Baylor Foundation Uganda supported local governments in Eastern, Rwenzori and Bunyoro regions to address staffing gaps for professional and technical health workers, who are well-motivated to perform their functions at selected health facilities. To enhance the competences of these health workers, we offered in-person and virtual trainings, mentorships, attachments, continuous professional development (CPDs) sessions and provided expert consultation through the Call Center.
Trainings: During FY 2022/23, we conducted a total of 18 different trainings, reaching 8,391 participants with an average knowledge gain of 31%. Among these, there were trainings in: the National Medical Stores Client Self-Service Portal (CSSP) training, Leadership & Governance training, point-of-care (POC) viral load for pregnant & lactating mothers, Health Unit Management Committee (HUMC) site level trainings, SAVIX Management Information System (MIS) Training, Cervical Cancer for Health workers to improve positivity yield, Shang Ring training, Mentorship skills, IPC Refresher training, Intensified support POC VL & EID POC testing services, TOT on TB-Orphaned and Vulneral Children (OVC integration, Emergency Resuscitation training, Accelerated TB-OVC Integration & Innovation trainings, HIV Testers Certification, ToT for HAS-HIS on 2022 HIV Guidelines, Young People and Adolescents Peer Support Programme (YAPS) supervisors’ training, and the Integrated Community Approach. Leveraging the Experience of Care and Health Outcomes (ECHO) cost efficient structures put in place, we were able to successfully conduct virtual trainings with similar knowledge gain outcomes.
Mentorships: We also conducted at total of 20 different mentorships that covered cervical cancer screening, TB/HIV collaborative services, care and treatment, HIV testing services, EMTCT, post training mentorship on active case finding, IPC, AP3 mentorships at HC IIs; SGBV; KP/PP services, cervical cancer screening and treatment; CoT; HTS, supply chain and medical logistics management; DSDM; NACS and CQI. A total of 8,631 mentees and 256 health facilities were reached.
While the supply chain and medical logistics management mentorship led to improvement in ordering and reporting in Bunyoro, the Continuity of Treatment (CoT) mentorship resulted in the reduction in misclassification of clients and improvement in client follow up within 7 days. Additionally, we were able to optimize our mentorship program through the mentorship standardization process in the Rwenzori region.

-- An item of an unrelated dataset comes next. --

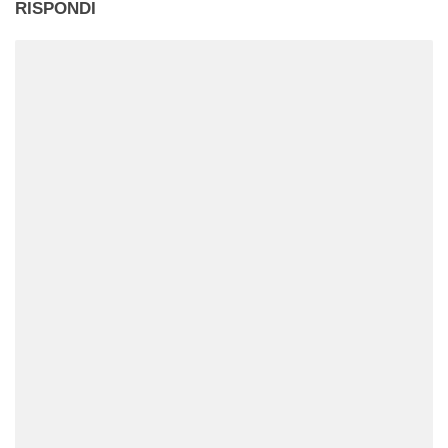
RISPONDI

Furthermore, we conducted five-day regional mentorship skills training of 50 lead mentors who subsequently facilitated district-based two-day orientation meetings for an additional 173 mentors. These were then approved/accredited by their districts and assigned specific sites to mentor with each allocated his/her workstation as well as two nearby sites. Prior to conducting mentorship activities, pre-mentorship meetings were held to ensure uniform engagements at health facilities, and the mentors used agreed-upon standardized mentorship tools. These were monitored through regular virtual mentors’ meetings using the 46 ECHO/ZOOM facilities and other personal gadgets; as well as selected physical monitoring during mentorships, with feedback provided in real-time. Preliminary observations by the mentors indicated an improvement in report writing; improved participation in the mentors’ meetings; and contributed to improvement in viral load coverage.
Internships: We hosted 42 students for internship. As part of the evaluation, interns noted that the internship arrangement is well designed to build the capacity of the interns.
CPD sessions: We consistently conducted weekly continuous professional development (CPD) sessions for staff. the major successful undertaking was the revival of weekly CPD sessions in Bunyoro region (see graph above). leadership support, role of focal person, availability of schedule was some of the tested changes implemented.